Landlord admits to murdering tenant while covered in blood

The Bronx landlord accused of killing a tenant stormed down to the nearest police station house after the crime and ranted about how no one would help him evict the man, officials said.

“I just stabbed someone up the block,” accused killer Taha Mahran confessed to officers at the 45th Precinct, prosecutors said Thursday. “I told you many times about him.
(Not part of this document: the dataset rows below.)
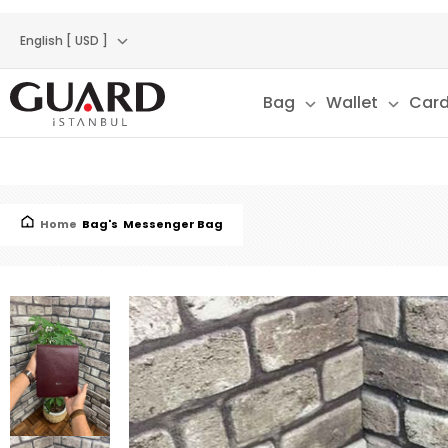
English [ USD ]
Bag
Wallet
Card
Home
Bag's
Messenger Bag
I couldn’t get help, so I stabbed him.”

Zakir Khan

The murder Wednesday at 1001 Logan Ave. in Throggs Neck occurred just a few hours after victim Zakir Khan — who was nine months behind on his rent — complained to the city that Mahran had turned off his heat and hot water.
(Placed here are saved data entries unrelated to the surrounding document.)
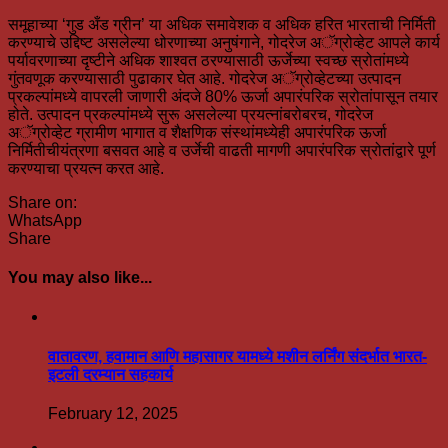
समूहाच्या ‘गुड अँड ग्रीन’ या अधिक समावेशक व अधिक हरित भारताची निर्मिती
करण्याचे उद्दिष्ट असलेल्या धोरणाच्या अनुषंगाने, गोदरेज अॅग्रोव्हेट आपले कार्य
पर्यावरणाच्या दृष्टीने अधिक शाश्वत ठरण्यासाठी ऊर्जेच्या स्वच्छ स्रोतांमध्ये
गुंतवणूक करण्यासाठी पुढाकार घेत आहे. गोदरेज अॅग्रोव्हेटच्या उत्पादन
प्रकल्पांमध्ये वापरली जाणारी अंदजे 80% ऊर्जा अपारंपरिक स्रोतांपासून तयार
होते. उत्पादन प्रकल्पांमध्ये सुरू असलेल्या प्रयत्नांबरोबरच, गोदरेज
अॅग्रोव्हेट ग्रामीण भागात व शैक्षणिक संस्थांमध्येही अपारंपरिक ऊर्जा
निर्मितीचीयंत्रणा बसवत आहे व उर्जेची वाढती मागणी अपारंपरिक स्रोतांद्वारे पूर्ण
करण्याचा प्रयत्न करत आहे.
Share on:
WhatsApp
Share
You may also like...
वातावरण, हवामान आणि महासागर यामध्ये मशीन लर्निंग संदर्भात भारत-
इटली दरम्यान सहकार्य
February 12, 2025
Mahran, 51, even ripped out the home’s hot water heater and left it outside, blocking a window, sources said.

As Mahran allegedly stabbed the 44-year-old Khan outside the home, the victim desperately cried out to his 11-year-old son, who was standing on the porch.

“Eklel, help me!” Khan yelled to his son. “Call 911!”

The boy dashed into his house and locked the door, afraid that Mahran would stab his whole family, Khan’s 49-year-old brother, Subur, told The Post.

After the stabbing, a blood-soaked Mahran walked a couple of blocks to the 45th Precinct station, where he allegedly confessed to the cop at the front desk.

Later, as he was being questioned, Mahran told detectives he feared Khan was trying to use tricks to take the house from him and that he “was only going to scare” Khan, prosecutors said Thursday at Mahran’s arraignment.

“He was cursing and screaming. He’s a scumbag,” said the landlord, who also told officers he had dumped his knife in a sewer.

Mahran also griped that the courts were not helping him evict Khan because the tenant is friendly with Bronx Borough President Ruben Diaz, police sources said. Diaz did not return a request for comment.

A pal of Mahran said Khan turned the home into a dump.

“He wrecked the house,” the friend, who did not want to give his name, said of Khan. “Look, he piles up the garbage. No one else will rent.”

Khan’s brother, Subur, called Zakir “a good dad, a good husband . . . We still now don’t believe it.”